--- START ---

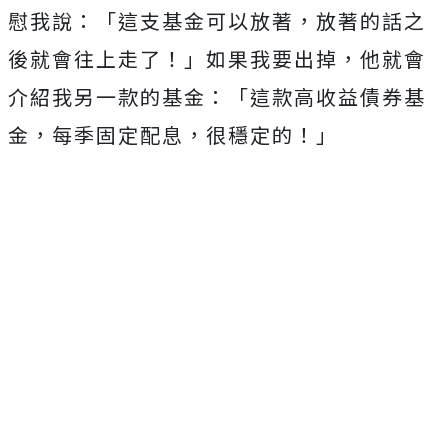
慰我說：「這支基金可以放著，放著的話之
後就會往上走了！」如果我要出掉，他就會
介紹我另一款的基金：「這款高收益債券基
金，每季固定配息，很穩定的！」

--- END ---

_Problem details_.
Would you copy all of the data exactly? Keep the pictures out of it.

_Response area_.
慰我說：「這支基金可以放著，放著的話之
後就會往上走了！」如果我要出掉，他就會
介紹我另一款的基金：「這款高收益債券基
金，每季固定配息，很穩定的！」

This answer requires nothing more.